Set down exactly the lines in the records below that run from the line with "605 14 78 43" to the line with "Weihnachtsgewinnspiele", inclusive, and nothing more.

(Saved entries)
______________________________
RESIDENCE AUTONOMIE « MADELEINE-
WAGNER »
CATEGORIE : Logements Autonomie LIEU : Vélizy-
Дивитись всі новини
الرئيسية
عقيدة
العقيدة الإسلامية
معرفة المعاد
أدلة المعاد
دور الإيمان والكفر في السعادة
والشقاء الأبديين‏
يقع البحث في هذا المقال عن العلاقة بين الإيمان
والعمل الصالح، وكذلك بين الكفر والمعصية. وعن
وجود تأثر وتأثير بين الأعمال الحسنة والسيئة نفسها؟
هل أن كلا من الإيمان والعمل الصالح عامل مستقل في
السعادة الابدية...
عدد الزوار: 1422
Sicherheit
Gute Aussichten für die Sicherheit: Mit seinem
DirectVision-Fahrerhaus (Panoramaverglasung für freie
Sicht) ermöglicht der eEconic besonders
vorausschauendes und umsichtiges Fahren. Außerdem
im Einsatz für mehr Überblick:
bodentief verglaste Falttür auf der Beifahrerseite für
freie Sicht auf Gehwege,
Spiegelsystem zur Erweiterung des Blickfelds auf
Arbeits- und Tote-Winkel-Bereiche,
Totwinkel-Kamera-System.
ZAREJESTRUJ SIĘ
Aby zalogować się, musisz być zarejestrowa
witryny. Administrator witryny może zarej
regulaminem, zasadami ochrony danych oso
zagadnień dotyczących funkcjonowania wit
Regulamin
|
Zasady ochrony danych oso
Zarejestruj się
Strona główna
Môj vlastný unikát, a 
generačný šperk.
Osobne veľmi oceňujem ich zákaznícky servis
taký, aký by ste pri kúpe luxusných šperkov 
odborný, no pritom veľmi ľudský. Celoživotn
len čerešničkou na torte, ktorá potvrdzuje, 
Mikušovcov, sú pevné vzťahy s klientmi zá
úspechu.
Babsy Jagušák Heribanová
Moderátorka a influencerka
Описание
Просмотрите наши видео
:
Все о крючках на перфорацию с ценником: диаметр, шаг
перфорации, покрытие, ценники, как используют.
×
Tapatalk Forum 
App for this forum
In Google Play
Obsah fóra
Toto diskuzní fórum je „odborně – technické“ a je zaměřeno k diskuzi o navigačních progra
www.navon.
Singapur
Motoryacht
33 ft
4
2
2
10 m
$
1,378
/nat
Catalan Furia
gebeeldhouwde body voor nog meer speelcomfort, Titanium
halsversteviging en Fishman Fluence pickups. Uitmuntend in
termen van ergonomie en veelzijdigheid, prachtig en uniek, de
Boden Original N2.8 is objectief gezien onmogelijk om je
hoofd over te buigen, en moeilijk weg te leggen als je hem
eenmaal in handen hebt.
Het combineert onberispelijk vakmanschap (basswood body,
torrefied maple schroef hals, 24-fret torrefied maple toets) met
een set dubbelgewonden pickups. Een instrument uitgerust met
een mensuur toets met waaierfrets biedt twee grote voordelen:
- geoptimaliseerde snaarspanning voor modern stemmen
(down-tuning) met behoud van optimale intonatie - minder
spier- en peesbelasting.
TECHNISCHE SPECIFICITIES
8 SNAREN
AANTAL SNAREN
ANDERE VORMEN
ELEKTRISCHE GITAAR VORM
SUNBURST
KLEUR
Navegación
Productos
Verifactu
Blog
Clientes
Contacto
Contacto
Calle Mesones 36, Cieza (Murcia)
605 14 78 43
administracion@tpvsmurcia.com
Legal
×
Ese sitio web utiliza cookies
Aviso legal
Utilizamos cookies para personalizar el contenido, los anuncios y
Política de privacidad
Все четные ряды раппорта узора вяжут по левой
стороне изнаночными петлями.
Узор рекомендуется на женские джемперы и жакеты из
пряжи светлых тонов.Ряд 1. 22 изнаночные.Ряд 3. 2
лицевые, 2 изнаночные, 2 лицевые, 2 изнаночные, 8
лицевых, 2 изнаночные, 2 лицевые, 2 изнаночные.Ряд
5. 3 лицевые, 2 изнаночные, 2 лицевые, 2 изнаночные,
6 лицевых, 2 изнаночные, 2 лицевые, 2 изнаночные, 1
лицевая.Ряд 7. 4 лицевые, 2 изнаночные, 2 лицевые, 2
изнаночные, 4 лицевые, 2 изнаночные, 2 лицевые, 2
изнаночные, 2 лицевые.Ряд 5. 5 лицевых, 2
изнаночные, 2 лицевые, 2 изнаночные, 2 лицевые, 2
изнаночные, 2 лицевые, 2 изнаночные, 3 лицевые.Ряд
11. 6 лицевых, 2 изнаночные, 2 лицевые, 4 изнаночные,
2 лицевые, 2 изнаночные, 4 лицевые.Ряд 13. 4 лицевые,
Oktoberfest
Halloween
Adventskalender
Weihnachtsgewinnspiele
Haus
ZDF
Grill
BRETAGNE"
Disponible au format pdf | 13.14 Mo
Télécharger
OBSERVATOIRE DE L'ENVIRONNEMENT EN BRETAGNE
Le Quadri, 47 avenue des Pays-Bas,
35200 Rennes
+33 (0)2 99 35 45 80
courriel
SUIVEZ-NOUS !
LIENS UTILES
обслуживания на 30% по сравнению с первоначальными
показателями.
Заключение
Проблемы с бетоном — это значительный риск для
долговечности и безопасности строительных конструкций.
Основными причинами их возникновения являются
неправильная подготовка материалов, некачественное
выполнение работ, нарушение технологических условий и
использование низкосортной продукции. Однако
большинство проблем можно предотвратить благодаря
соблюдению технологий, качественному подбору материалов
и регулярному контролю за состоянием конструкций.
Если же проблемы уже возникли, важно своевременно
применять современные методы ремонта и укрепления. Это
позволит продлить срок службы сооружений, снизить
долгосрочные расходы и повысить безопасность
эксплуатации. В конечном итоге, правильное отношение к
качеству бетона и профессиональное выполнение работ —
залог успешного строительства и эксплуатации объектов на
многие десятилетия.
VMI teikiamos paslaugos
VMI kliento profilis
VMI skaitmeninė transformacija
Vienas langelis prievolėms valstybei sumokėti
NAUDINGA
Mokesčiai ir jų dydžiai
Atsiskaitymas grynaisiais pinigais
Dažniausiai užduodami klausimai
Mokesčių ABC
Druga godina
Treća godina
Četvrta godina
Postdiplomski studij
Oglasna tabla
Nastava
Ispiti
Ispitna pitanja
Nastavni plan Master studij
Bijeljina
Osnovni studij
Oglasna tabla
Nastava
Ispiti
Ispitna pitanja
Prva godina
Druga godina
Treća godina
______________________________
» FINAL ANSWER
605 14 78 43
administracion@tpvsmurcia.com
Legal
×
Ese sitio web utiliza cookies
Aviso legal
Utilizamos cookies para personalizar el contenido, los anuncios y
Política de privacidad
Все четные ряды раппорта узора вяжут по левой
стороне изнаночными петлями.
Узор рекомендуется на женские джемперы и жакеты из
пряжи светлых тонов.Ряд 1. 22 изнаночные.Ряд 3. 2
лицевые, 2 изнаночные, 2 лицевые, 2 изнаночные, 8
лицевых, 2 изнаночные, 2 лицевые, 2 изнаночные.Ряд
5. 3 лицевые, 2 изнаночные, 2 лицевые, 2 изнаночные,
6 лицевых, 2 изнаночные, 2 лицевые, 2 изнаночные, 1
лицевая.Ряд 7. 4 лицевые, 2 изнаночные, 2 лицевые, 2
изнаночные, 4 лицевые, 2 изнаночные, 2 лицевые, 2
изнаночные, 2 лицевые.Ряд 5. 5 лицевых, 2
изнаночные, 2 лицевые, 2 изнаночные, 2 лицевые, 2
изнаночные, 2 лицевые, 2 изнаночные, 3 лицевые.Ряд
11. 6 лицевых, 2 изнаночные, 2 лицевые, 4 изнаночные,
2 лицевые, 2 изнаночные, 4 лицевые.Ряд 13. 4 лицевые,
Oktoberfest
Halloween
Adventskalender
Weihnachtsgewinnspiele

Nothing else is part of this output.